By Mihir Bose

Forget the Corinthian Spirit, The Olympics are All About Money

Gold goes to the sponsors: Mihir Bose describes how the Corinthian spirit of the Olympic Games has given way to a McDonalds-style franchise

This summer's London Olympics will see much talk of how the Games are the last bastion of the Corthinian spirit in sports: athletes competing for honour not money and living communally in a specially built village. Just before the Games begin, Jacques Rogge, President of the International Olympic Committee, will, as he always does, leave his Park Lane Hotel and move to the Olympic Village. To emphasise this Corthinian ethos, no advertisements will be allowed at the Olympic venues.

But any idea that this will make 2012 like the 1948 London Games, at which Horlicks was sipped as athletes cheerfully put up with post-war austerity, will be an illusion. In reality, 2012 will be a tightly controlled franchise with strictly policed rules, a final destination on the road travelled by modern sporting events since commercialism made its pitch invasion in the mid-80s. So London's organisers have been told to deliver a 'clean city'. This means ensuring all billboards advertising products which rival those of Olympic sponsors are removed. Sponsors provide the money, their rights need protecting.

The IOC can impose these rules because in the past 20 years politicians have been convinced of the value of sports. In 1987, when Mrs Thatcher appointed Colin Moynihan as her Sports Minister, she revealed that she was immune to the attractions of sport. As he left No 10, she told him: 'For some extraordinary reason, the press are fascinated by sport. It's likely your appointment will lead on the Six O'clock News. Please keep it quiet until then.'

Her successors are all too eager to be associated with sport. So in the spring of 2011 Barrack Obama, making his first state visit to Britain, played table tennis with David Cameron against schoolboys in London. British papers analysed their ability and playing styles as indicators of their performance in office.

Britain is spending 9.3 billion pounds to host the 2012 Games. One argument in favour of this is that the Games have ensured the development of the East End. Tessa Jowell, Secretary for Culture, Media and Sport under Tony Blair, also saw it as elevating the nation's status and used it to persuade him to back Britain's Olympic bid. As they sat in the Downing Street garden she told him that it would be a great shame if the fourth largest economy - as Britain then was - could not even bid for the greatest show on earth. Blair was so taken that, although the vote in Singapore in June 2005 was on the eve of a G8 summit that he was hosting, he squeezed in a visit there to help London defeat the favourite Paris.

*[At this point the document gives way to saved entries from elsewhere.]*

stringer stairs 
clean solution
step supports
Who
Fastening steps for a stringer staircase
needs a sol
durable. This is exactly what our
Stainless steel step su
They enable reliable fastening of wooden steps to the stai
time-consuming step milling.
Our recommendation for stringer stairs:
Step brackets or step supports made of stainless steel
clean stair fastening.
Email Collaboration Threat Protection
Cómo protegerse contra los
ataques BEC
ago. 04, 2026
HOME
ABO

Britain is clearly distinct from the countries that have recently won the right to host the Games or World Cup since 2008. Most belong to the so-called BRICS group of rising economic powers - Brazil, Russia, India, China, South Africa - and have something to prove to the world.

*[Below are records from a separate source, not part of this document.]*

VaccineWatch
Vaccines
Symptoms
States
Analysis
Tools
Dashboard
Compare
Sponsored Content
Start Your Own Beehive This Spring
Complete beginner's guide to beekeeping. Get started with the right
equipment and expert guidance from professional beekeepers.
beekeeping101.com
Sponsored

In many ways the most revealing political wooing was that by Nelson Mandela to secure South Africa the 2010 World Cup. I was made vividly aware of this on May 14, 2004, a day before the Fifa executive met to vote on the bid. In Zurich's Grand Dolder Hotel in the hills above the Fifa HQ, I saw Mandela and Thabo Mbeki, then President of South Africa, emerge from their suite with Jack Warner, a Fifa vice-president. Warner controlled three votes on the 24-man executive and could swing the election.

What these three discussed has never been revealed but the next day South Africa won and at the celebratory lunch Mandela duly raised a glass to his new friend.

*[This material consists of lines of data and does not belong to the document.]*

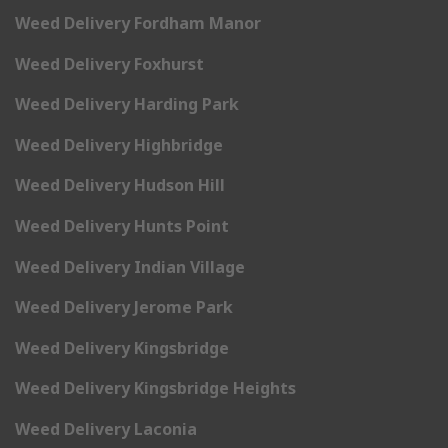
Weed Delivery Fordham Manor
Weed Delivery Foxhurst
Weed Delivery Harding Park
Weed Delivery Highbridge
Weed Delivery Hudson Hill
Weed Delivery Hunts Point
Weed Delivery Indian Village
Weed Delivery Jerome Park
Weed Delivery Kingsbridge
Weed Delivery Kingsbridge Heights
Weed Delivery Laconia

Mandela knew that Fifa would behave as if it was a Vatican of sport. In South Africa, Fifa even forced through a law change so that football-related offences were brought to court within weeks. This in a country where it take years for a normal case to come to court. Mandela was willing to pay that price to show that his rainbow nation could host the World Cup.

Back in 2002, then at The Daily Telegraph, I launched the campaign for London to bid for the 2012 Games. The reason I was in favour was at that stage this country had, unlike the French, been wretched on big projects - witness the Dome or Wembley - and I felt it was time to prove we could do better.

However, it was after the victory that too little was done to explain what hosting the Olympics meant. Unlike Rio, Britain did not need the Olympics to announce its arrival as a nation. What was also not explained was that the Olympics meant regeneration of the East End and this would be costly, pushing the budget up from 2.34 billion pounds to 9.3 billion pounds. When I revealed this, many involved in running the Olympics were unhappy. What is still being skated over is that the control exercised by the IOC means these Games are far removed from the Corthinian principles that inspired the original Olympics.

(Mihir Bose is the author of The Spirit of the Game, How Sport Made the Modern World.)